Under the window is a giant freezer. I used to love picking an ice cream out of those as a kid – when Mum and Dad could afford one, that is.
I choose a lemonade ice lolly and, as I close the lid, I see him outside.
He’s getting out of his car across the road. I quickly pay for the ice and dash out of the shop. He’s walking in the opposite direction; he hasn’t seen me. I’ve never been an attractive runner, so I try to walk a little faster. He’s still a fair distance away from me. My flip-flops are smacking my heels – I’m surprised he can’t hear me. I look around; there aren’t many people.
‘Nathan!’
He stops and turns around. I stop trotting just in time, and the breeze blows my long dress so it clings to my legs. He’s still looking at it when I reach him.
‘Hi, Debs.’ He lifts his sunglasses and puts them on the top of his head. ‘Pete let you out of the house, did he?’
I just nod. There are tiny freckles on his nose.
‘Are you all right?’ he says. ‘Fancy a quick coffee?’
‘Okay.’ It seems the ability to think and speak has abandoned me.
He takes me by the hand and doesn’t let go as we cross the road. I should be worried that someone we know might see us, but I’m not. He only lets go of my hand when he pushes the door of the café.
There are at least six tables free, but he chooses one at the back next to the door to the toilets. He pulls a chair out for me, and I sit. I feel like my head’s out of my body – this whole situation feels so weird. We’ve not been alone since we were an item ten years ago.

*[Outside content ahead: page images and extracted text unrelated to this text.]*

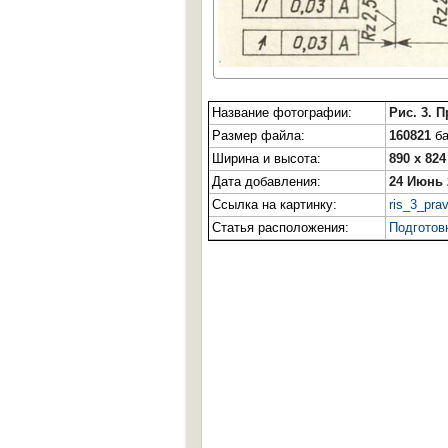
Название фотографии:
Рис. 3. 
Размер файла:
160821
ба
Ширина и высота:
890 x 824
Дата добавления:
24 Июнь 
Ссылка на картинку:
ris_3_pra
Статья расположения:
Подготов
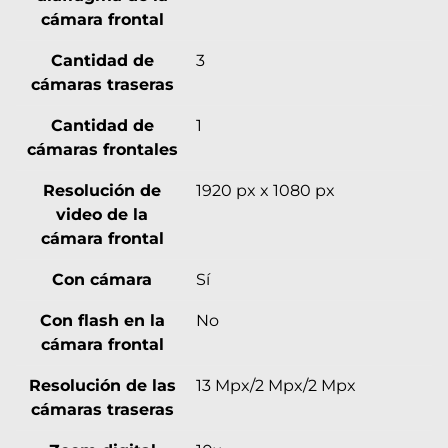
cámara frontal
Cantidad de
3
cámaras traseras
Cantidad de
1
cámaras frontales
Resolución de
1920 px x 1080 px
video de la
cámara frontal
Con cámara
Sí
Con flash en la
No
cámara frontal
Resolución de las
13 Mpx/2 Mpx/2 Mpx
cámaras traseras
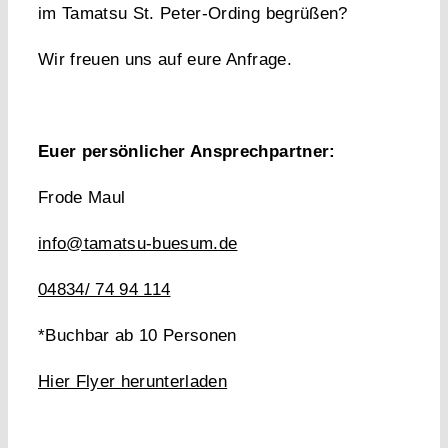
im Tamatsu St. Peter-Ording begrüßen?
Wir freuen uns auf eure Anfrage.
Euer persönlicher Ansprechpartner:
Frode Maul
info@tamatsu-buesum.de
04834/ 74 94 114
*Buchbar ab 10 Personen
Hier Flyer herunterladen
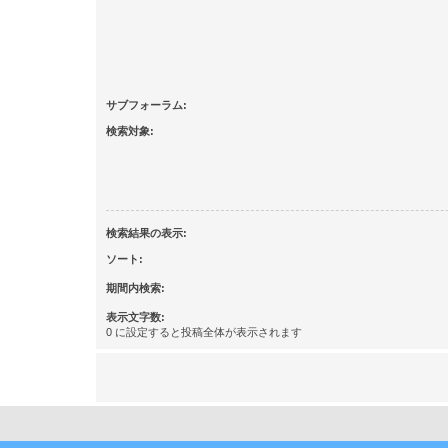
サブフォーラム:
検索対象:
検索結果の表示:
ソート:
期間内検索:
表示文字数:
0 に設定すると投稿全体が表示されます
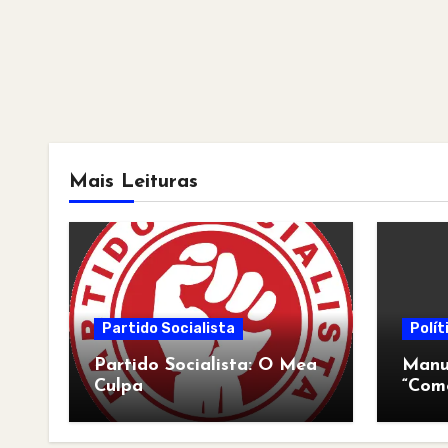
Mais Leituras
Partido Socialista
Polít
Partido Socialista: O Mea
Manua
Culpa
“Com
pós-a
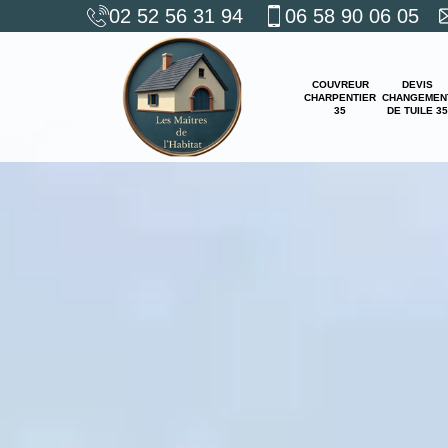
02 52 56 31 94
06 58 90 06 05
COUVREUR
DEVIS
CHARPENTIER
CHANGEMEN
35
DE TUILE 35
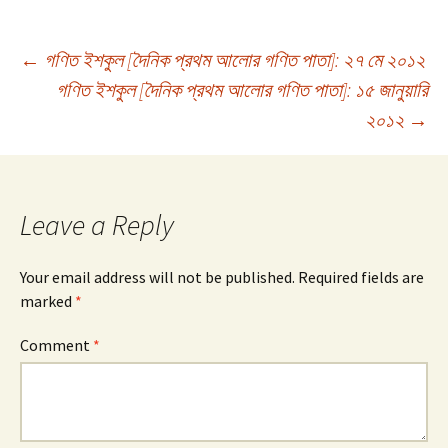
Post
←
গণিত ইশকুল [দৈনিক প্রথম আলোর গণিত পাতা]: ২৭ মে ২০১২
গণিত ইশকুল [দৈনিক প্রথম আলোর গণিত পাতা]: ১৫ জানুয়ারি
২০১২
→
navigation
Leave a Reply
Your email address will not be published.
Required fields are
marked
*
Comment
*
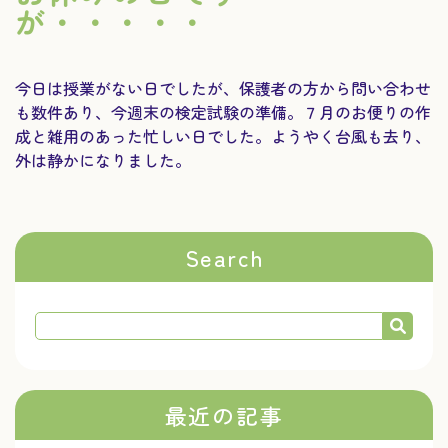
が・・・・・
今日は授業がない日でしたが、保護者の方から問い合わせ
も数件あり、今週末の検定試験の準備。７月のお便りの作
成と雑用のあった忙しい日でした。ようやく台風も去り、
外は静かになりました。
Search
最近の記事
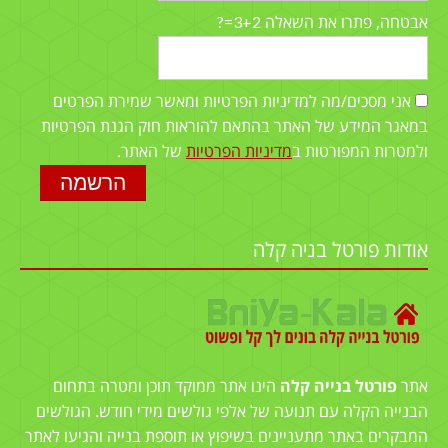
3+2=?
אבטחה, פתרו את השאלה
אני מסכים/מה למדיניות הפרטיות ומאשר שמירת הפרטים
במאגר המידע של האתר בהתאם להוראות חוק הגנת הפרטיות
ולמטרות המפורטות ב
מדיניות הפרטיות
של האתר.
אודות פורטל בניה קלה
אתר
פורטל בנייה קלה
הינו אתר ממוקד תוכן ומטרה בתחום
הבנייה הקלה עם תנועה של אלפי גולשים מידי חודש. הגולשים
המבקרים באתר מתעניינים בשיפוץ או תוספת בנייה והגיעו לאתר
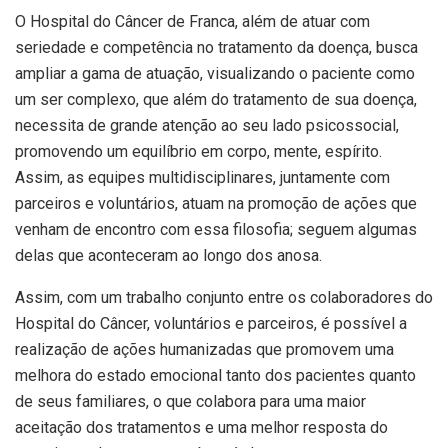
O Hospital do Câncer de Franca, além de atuar com
seriedade e competência no tratamento da doença, busca
ampliar a gama de atuação, visualizando o paciente como
um ser complexo, que além do tratamento de sua doença,
necessita de grande atenção ao seu lado psicossocial,
promovendo um equilíbrio em corpo, mente, espírito.
Assim, as equipes multidisciplinares, juntamente com
parceiros e voluntários, atuam na promoção de ações que
venham de encontro com essa filosofia; seguem algumas
delas que aconteceram ao longo dos anosa.
Assim, com um trabalho conjunto entre os colaboradores do
Hospital do Câncer, voluntários e parceiros, é possível a
realização de ações humanizadas que promovem uma
melhora do estado emocional tanto dos pacientes quanto
de seus familiares, o que colabora para uma maior
aceitação dos tratamentos e uma melhor resposta do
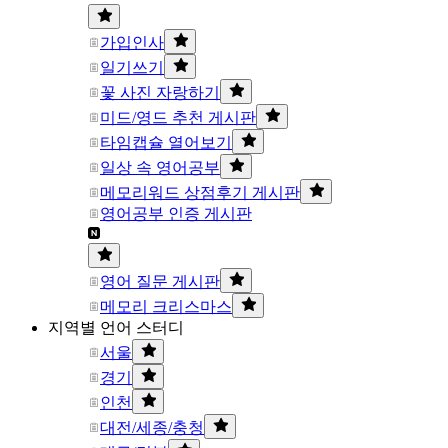
가입인사
일기쓰기
꽃 사진 자랑하기
미드/영드 추천 게시판
타임캡슐 열어보기
일상 속 영어공부
메모리워드 상점후기 게시판
영어공부 인증 게시판
영어 질문 게시판
메모리 크리스마스
지역별 언어 스터디
서울
경기
인천
대전/세종/충청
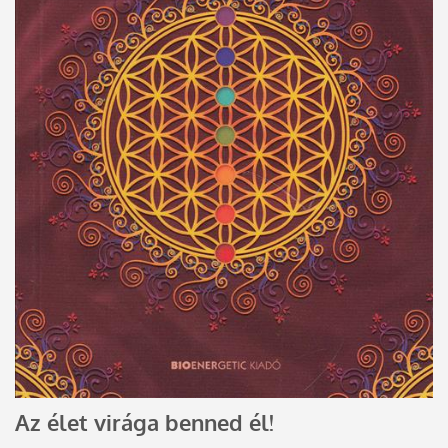
Az élet virága benned él!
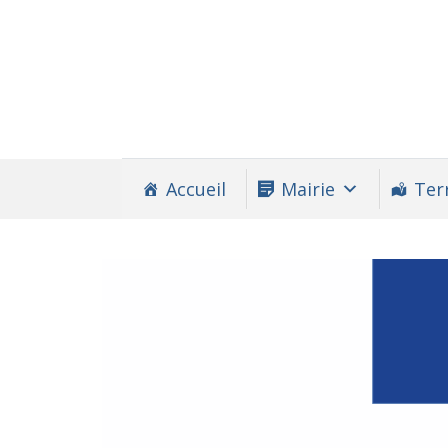
Accueil
Mairie
Terr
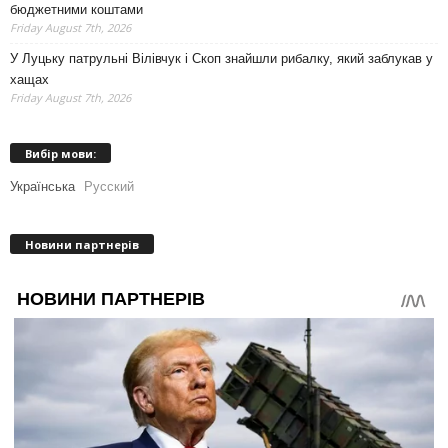
бюджетними коштами
Friday August 7th, 2026
У Луцьку патрульні Вілівчук і Скоп знайшли рибалку, який заблукав у
хащах
Friday August 7th, 2026
Вибір мови:
Українська
Русский
Новини партнерів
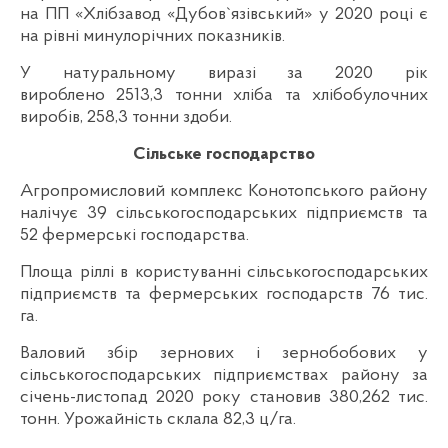
на ПП «Хлібзавод «Дубов`язівський» у 2020 році є
на рівні минулорічних показників.
У натуральному виразі за 2020 рік
вироблено 2513,3 тонни хліба та хлібобулочних
виробів, 258,3 тонни здоби.
Сільське господарство
Агропромисловий комплекс Конотопського району
налічує 39 сільськогосподарських підприємств та
52 фермерські господарства.
Площа ріллі в користуванні сільськогосподарських
підприємств та фермерських господарств 76 тис.
га.
Валовий збір зернових і зернобобових у
сільськогосподарських підприємствах району за
січень-листопад 2020 року становив 380,262 тис.
тонн. Урожайність склала 82,3 ц/га.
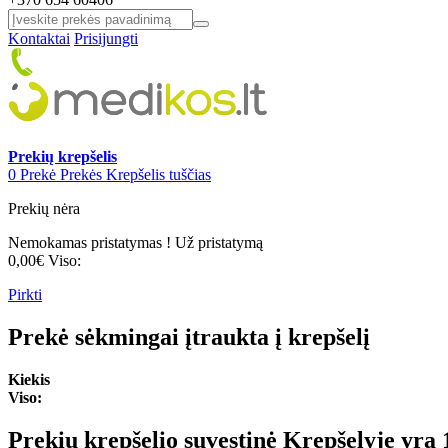
Kontaktai
Prisijungti
Prekių krepšelis
0
Prekė
Prekės
Krepšelis tuščias
Prekių nėra
Nemokamas pristatymas !
Už pristatymą
0,00€
Viso:
Pirkti
Prekė sėkmingai įtraukta į krepšelį
Kiekis
Viso:
Prekių krepšelio suvestinė
Krepšelyje yra 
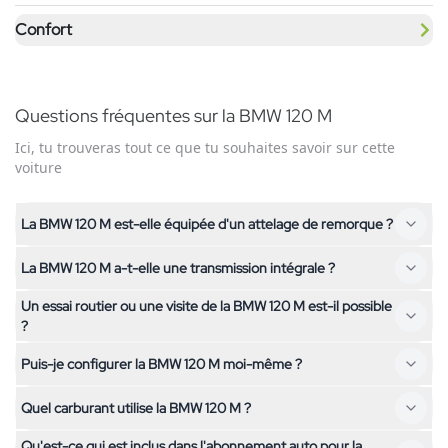
Confort
Questions fréquentes sur la BMW 120 M
Ici, tu trouveras tout ce que tu souhaites savoir sur cette
voiture
La BMW 120 M est-elle équipée d'un attelage de remorque ?
La BMW 120 M a-t-elle une transmission intégrale ?
Non, la BMW 120 M n'est pas équipée d'un attelage de
remorque. Si tu as besoin d'un attelage, contacte-nous – nous
Un essai routier ou une visite de la BMW 120 M est-il possible
Non, la BMW 120 M a une traction avant. Si tu cherches un
t'aiderons à trouver un véhicule adapté.
?
véhicule à transmission intégrale, n'hésite pas à consulter nos
Puis-je configurer la BMW 120 M moi-même ?
autres modèles.
Oui, une visite de la BMW 120 M est possible sur rendez-vous
chez nous à Kallnach. Contacte-nous simplement pour fixer
Quel carburant utilise la BMW 120 M ?
La configuration de la BMW 120 M est simple : choisis ton
un rendez-vous.
forfait kilométrique et la durée souhaités. Tu peux voir le prix
Qu'est-ce qui est inclus dans l'abonnement auto pour la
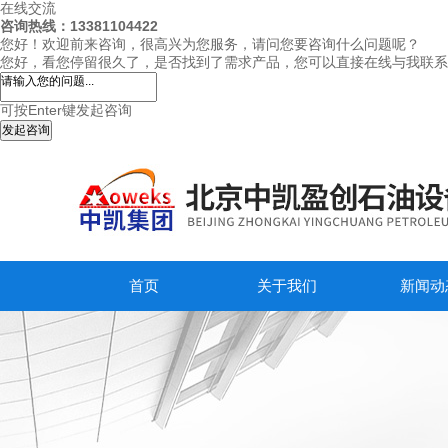
在线交流
咨询热线：13381104422
您好！欢迎前来咨询，很高兴为您服务，请问您要咨询什么问题呢？
您好，看您停留很久了，是否找到了需求产品，您可以直接在线与我联系
可按Enter键发起咨询
发起咨询
首页
关于我们
新闻动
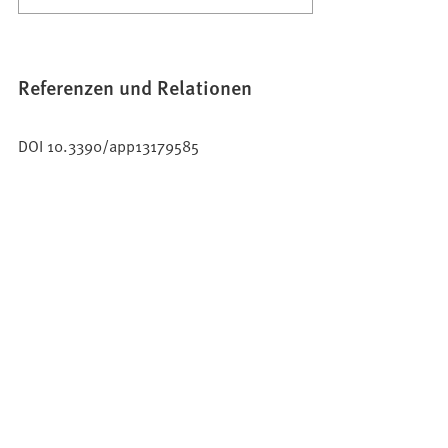
Referenzen und Relationen
DOI 10.3390/app13179585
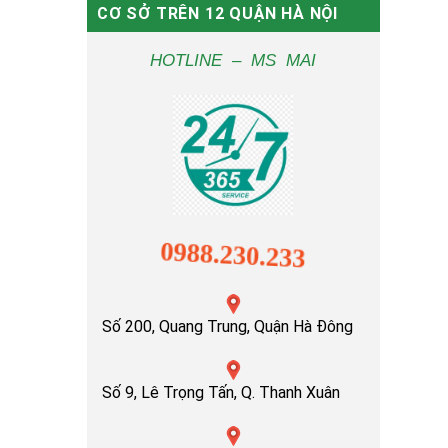
CƠ SỞ TRÊN 12 QUẬN HÀ NỘI
HOTLINE – MS MAI
0988.230.233
Số 200, Quang Trung, Quận Hà Đông
Số 9, Lê Trọng Tấn, Q. Thanh Xuân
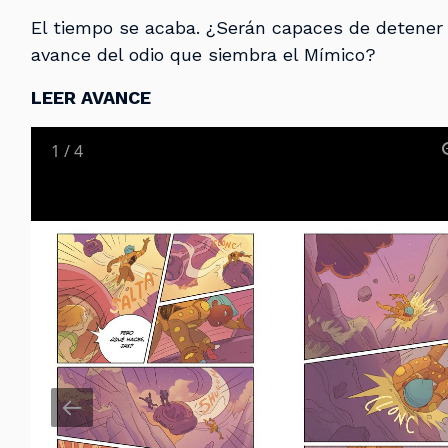
El tiempo se acaba. ¿Serán capaces de detener 
avance del odio que siembra el Mímico?
LEER AVANCE
1
/
4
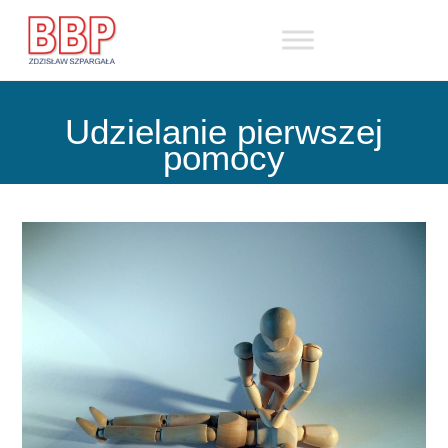
Skip
to
content
Udzielanie pierwszej
pomocy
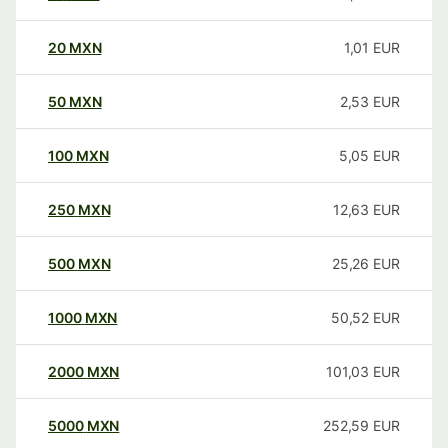
20
MXN
1,01
EUR
50
MXN
2,53
EUR
100
MXN
5,05
EUR
250
MXN
12,63
EUR
500
MXN
25,26
EUR
1000
MXN
50,52
EUR
2000
MXN
101,03
EUR
5000
MXN
252,59
EUR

That summer was so intense. We were sixteen, and secondary school had finished. We had no distractions from each other. Both of his parents went out to work, and we’d spend lazy days lying on his bed, listening to records and smoking cigarettes.
‘Promise you’ll never leave me for someone else,’ he said to me one hot afternoon.
We’d closed the curtains for shade and they blew gently in the breeze.
‘I’m not going anywhere,’ I said, staring at the ceiling.
He rested his hand on my tummy and I placed my hand on his.
‘Good,’ he said. ‘I don’t know what I’d do if you did.’
He’s still as good-looking now – better even. He’s holding the menu, but staring into my eyes. I know, without glancing in the mirror, that my chest and neck will be red and blotchy.